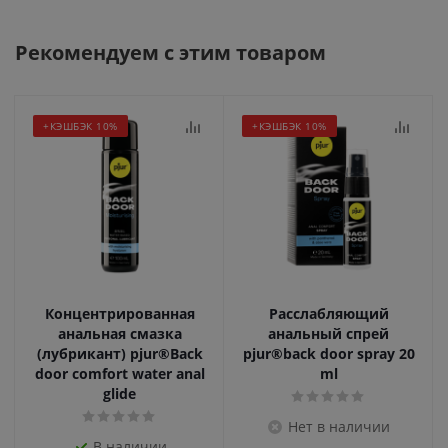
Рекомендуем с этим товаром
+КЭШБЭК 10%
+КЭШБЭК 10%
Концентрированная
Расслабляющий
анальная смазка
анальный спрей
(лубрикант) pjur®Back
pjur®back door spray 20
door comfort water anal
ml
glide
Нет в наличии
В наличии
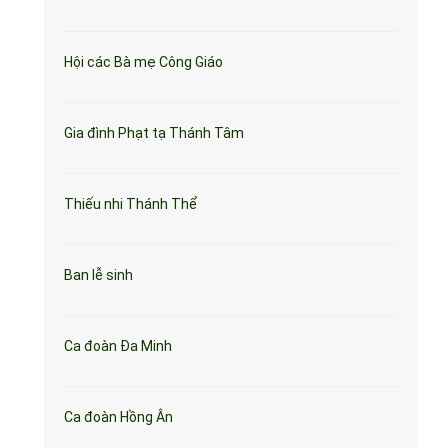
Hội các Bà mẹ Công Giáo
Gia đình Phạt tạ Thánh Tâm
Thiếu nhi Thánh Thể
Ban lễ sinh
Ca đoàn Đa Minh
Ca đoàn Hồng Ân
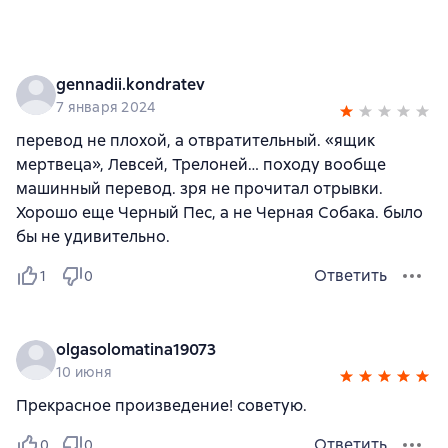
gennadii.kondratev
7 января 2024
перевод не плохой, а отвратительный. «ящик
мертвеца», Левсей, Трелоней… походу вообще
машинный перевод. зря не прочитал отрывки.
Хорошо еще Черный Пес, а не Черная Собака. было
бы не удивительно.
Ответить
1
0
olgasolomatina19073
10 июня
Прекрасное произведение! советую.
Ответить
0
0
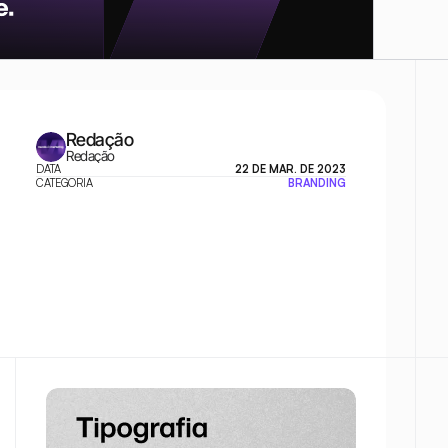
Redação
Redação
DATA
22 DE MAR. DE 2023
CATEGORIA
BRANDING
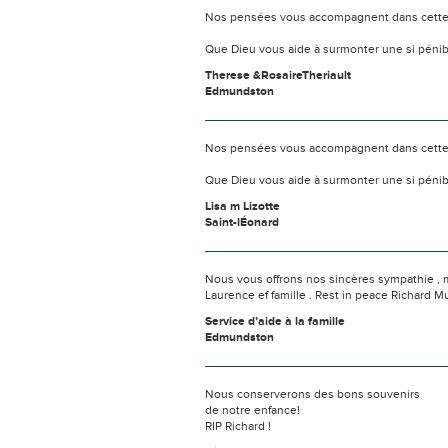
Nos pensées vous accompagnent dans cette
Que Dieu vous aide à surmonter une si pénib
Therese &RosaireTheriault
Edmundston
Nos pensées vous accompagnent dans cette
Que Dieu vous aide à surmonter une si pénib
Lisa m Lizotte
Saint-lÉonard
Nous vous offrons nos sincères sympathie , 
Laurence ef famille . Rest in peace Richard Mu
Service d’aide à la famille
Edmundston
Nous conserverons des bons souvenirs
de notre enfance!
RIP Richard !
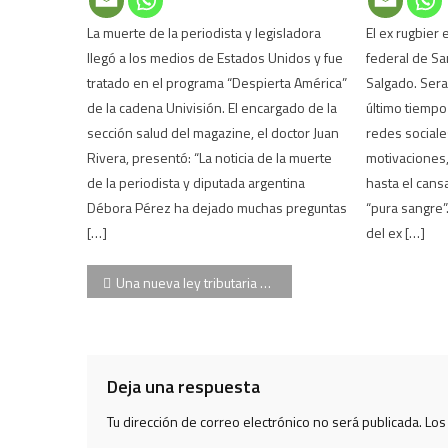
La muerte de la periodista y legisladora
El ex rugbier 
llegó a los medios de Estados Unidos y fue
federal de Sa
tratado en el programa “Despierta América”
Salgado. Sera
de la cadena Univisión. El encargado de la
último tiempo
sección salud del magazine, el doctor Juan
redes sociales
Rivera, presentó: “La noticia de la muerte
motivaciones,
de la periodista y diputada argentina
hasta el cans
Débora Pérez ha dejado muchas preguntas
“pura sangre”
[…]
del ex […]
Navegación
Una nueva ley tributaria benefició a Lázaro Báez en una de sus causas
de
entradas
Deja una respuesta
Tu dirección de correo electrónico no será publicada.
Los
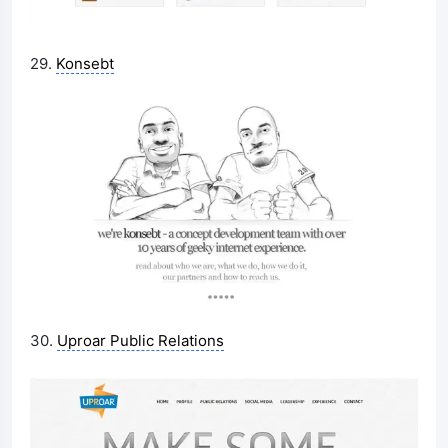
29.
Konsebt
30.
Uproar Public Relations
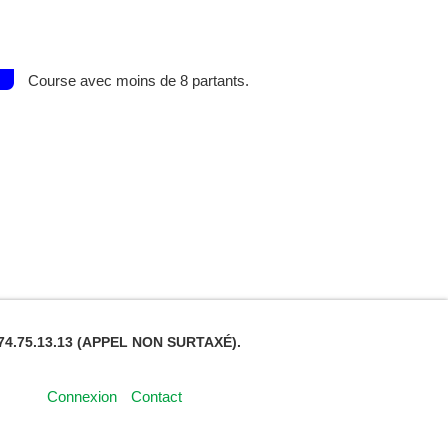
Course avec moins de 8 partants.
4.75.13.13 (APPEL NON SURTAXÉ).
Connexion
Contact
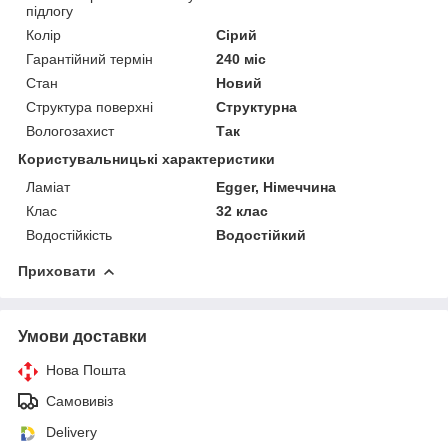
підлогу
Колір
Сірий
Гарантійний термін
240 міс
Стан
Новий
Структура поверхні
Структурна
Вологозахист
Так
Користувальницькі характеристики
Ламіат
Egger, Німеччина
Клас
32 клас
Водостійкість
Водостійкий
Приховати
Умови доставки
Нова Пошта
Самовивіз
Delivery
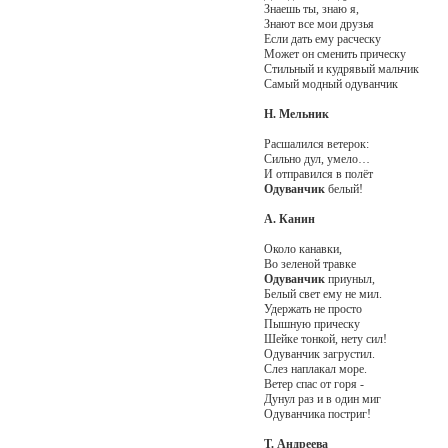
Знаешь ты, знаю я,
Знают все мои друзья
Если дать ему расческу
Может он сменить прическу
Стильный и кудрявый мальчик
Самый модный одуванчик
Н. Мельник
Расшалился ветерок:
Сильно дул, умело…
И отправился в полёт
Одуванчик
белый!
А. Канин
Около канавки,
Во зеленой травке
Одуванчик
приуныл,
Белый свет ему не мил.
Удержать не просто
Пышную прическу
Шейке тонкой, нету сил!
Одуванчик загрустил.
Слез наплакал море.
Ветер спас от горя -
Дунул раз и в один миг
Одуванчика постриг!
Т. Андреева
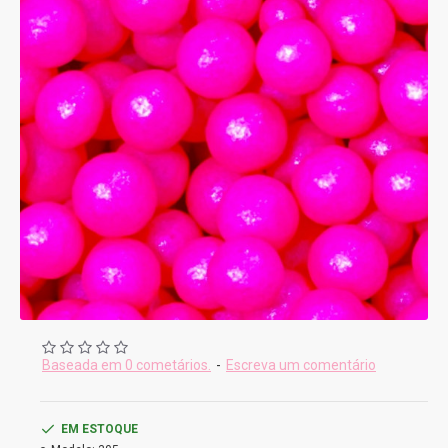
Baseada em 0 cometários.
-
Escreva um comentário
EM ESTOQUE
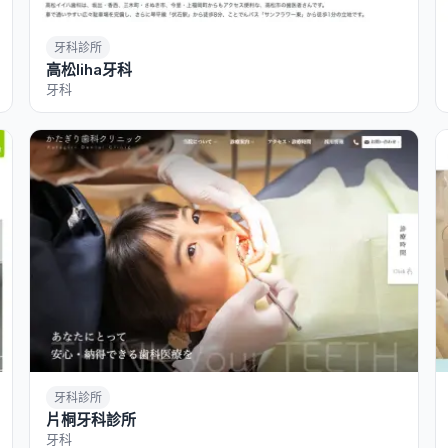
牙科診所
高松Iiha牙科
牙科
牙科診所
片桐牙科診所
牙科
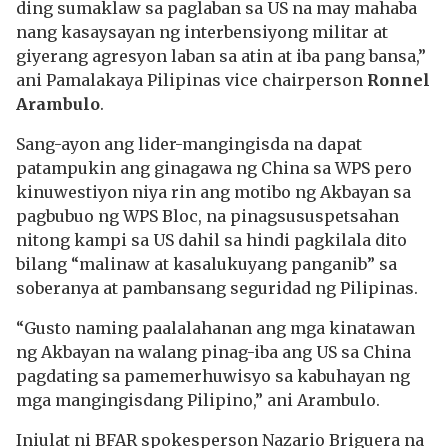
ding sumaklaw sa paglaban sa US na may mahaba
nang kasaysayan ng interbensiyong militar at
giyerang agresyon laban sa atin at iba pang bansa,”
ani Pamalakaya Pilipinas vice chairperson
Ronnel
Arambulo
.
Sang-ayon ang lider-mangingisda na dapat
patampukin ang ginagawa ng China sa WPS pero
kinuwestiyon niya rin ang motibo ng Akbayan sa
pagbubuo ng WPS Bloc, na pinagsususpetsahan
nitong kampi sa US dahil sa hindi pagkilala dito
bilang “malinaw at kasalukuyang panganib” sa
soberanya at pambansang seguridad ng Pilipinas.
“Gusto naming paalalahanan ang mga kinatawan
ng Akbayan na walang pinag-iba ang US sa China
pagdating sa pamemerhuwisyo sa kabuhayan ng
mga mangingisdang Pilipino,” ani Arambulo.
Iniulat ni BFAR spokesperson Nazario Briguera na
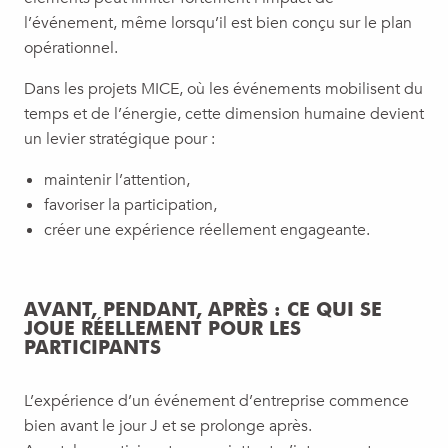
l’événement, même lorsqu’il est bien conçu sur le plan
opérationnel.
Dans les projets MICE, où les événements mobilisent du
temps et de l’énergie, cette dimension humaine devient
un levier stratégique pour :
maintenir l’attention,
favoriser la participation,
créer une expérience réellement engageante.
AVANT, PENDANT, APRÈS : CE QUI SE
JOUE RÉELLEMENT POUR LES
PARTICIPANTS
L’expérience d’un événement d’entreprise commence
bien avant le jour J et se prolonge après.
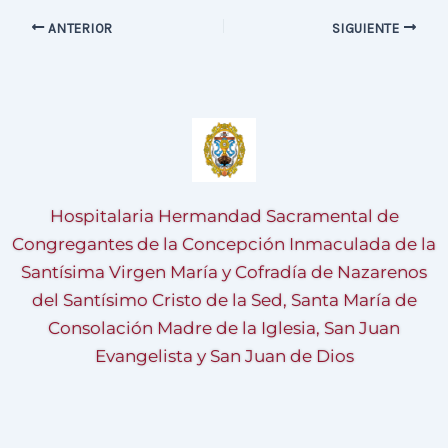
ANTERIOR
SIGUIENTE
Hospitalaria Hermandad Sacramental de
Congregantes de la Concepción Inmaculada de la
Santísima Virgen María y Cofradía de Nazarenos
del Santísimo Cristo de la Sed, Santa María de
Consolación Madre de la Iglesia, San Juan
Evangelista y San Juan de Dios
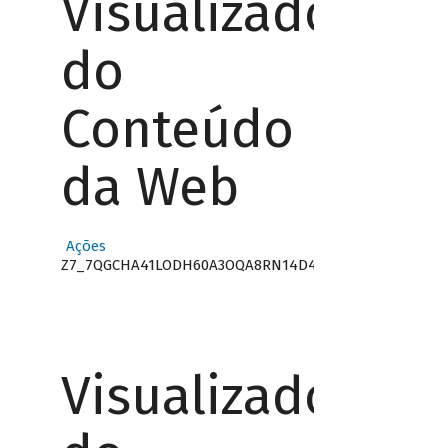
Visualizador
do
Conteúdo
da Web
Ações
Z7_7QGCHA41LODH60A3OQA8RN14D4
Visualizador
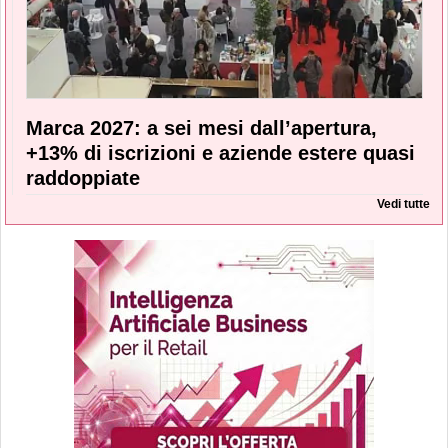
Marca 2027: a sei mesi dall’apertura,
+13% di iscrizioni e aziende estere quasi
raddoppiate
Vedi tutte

## Assignment
Out of the entries, pull every line that mentions "Nous".

## Exercise response
Nous vous offrons nos sincères sympathie , 
Nous conserverons des bons souvenirs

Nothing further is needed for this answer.